Events moved swiftly. Schroder joined the Hitler Youth and learned the ways of the Fatherland well. When war broke out, he was called up at age 15 to man antiaircraft guns against planes from the land of his birth. But 1945 turned Schroder's Luftwaffe unit into British POWs, and his captors soon realized that the young man spoke "Yank." With his birthright discovered, Schroder became a translator and conveyor of orders for a new regime; U.S. citizenship properly documented, he was--incredibly--drafted into the U.S. Army. The vanquished youth had become a victorious warrior.
This is a unique first-hand account of life under two mighty powers in a major war, and its early Cold War aftermath. It is also the story of an impressionable youth, caught up in circumstance but willing to lend his life to a cause--one where children were turned into soldiers, or soldiers into cogs in a war machine. But mainly it is a fascinating observation of the vagaries of war. After all, when Schroder was an interpreter for U.S. intelligence in occupied Munich, both German and American eyes had already turned to the east, where the USSR crouched over all of Europe.
Reviews
Unsophisticated yet engrossing memoir about a remarkable childhood and adolescence. Schroder's German parents came to the US to escape the chaos of post-WW I Germany, but while their son grew up American, the family remained very German, buying him German toy soldiers to play with and returning to the homeland for vacations. When his father found employment in Hitler's reviving Germany, Schroder returned and joined the Hitler Youth. At 15, he became one of Hitler's teenage soldiers, and his description of these young combatants meeting Allied paratroopers in a small engagement at the end of the war reveals how Hitler subverted youth's spirit of play and sport: The teenagers proceeded innocently through the battle, displaying no normal adult fear or even caution, until their surrender. Taken prisoner, the author eventually faced yet another incredible adjustment--released from POW camp, he was ordered to report for induction into the US Army (where he ate his first full meal in months).
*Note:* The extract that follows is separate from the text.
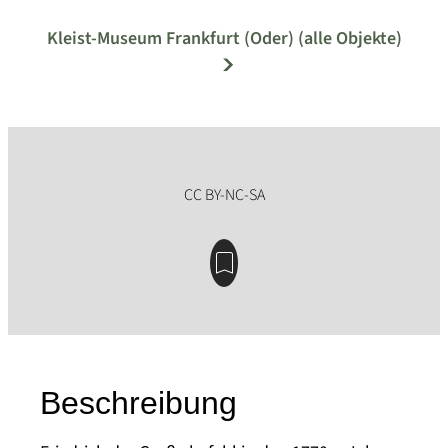
Kleist-Museum Frankfurt (Oder) (alle Objekte)
Beschreibung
Through all this, Schroder bobs like an unsinkable cork, sane, reasonable, and cooperative, a true survivor--and, like any true survivor, reveals himself to be essentially apolitical, never scrutinizing his shifting loyalties, at least not here. Lack of deep emotion makes this a curious memoir, but the splitting of Schroder's family by the division of Germany, and his recurrent dreams of his father (whom he loves too much to question) give some dimension at the end. Solid, fact-oriented, and conventional, Schroder is by no means a born writer, but those interested in the period will find his reminiscences worthwhile. -- Copyright ©1992, Kirkus Associates, LP. All rights reserved.
An American citizen whose family returned to prewar Germany, the author was swept from 1930s Manhattan to the Hitler Youth and a Germany rushing headlong into war. Schroder wound up attached to an anti-aircraft unit charged with shooting down American bombers. Captured by British troops in 1945, he continued his odyssey in prisoner-of-war camps, where he made himself useful to victor and vanquished as a translator. His American accent brought him to the attention of U.S. authorities, who promptly drafted him into the American army. This is not your everyday World War II memoir. Of interest primarily for descriptions of life during the Nazi period and of his plight as a POW.
- John R. Vallely, Siena Coll. Lib., Loudonville, N.Y.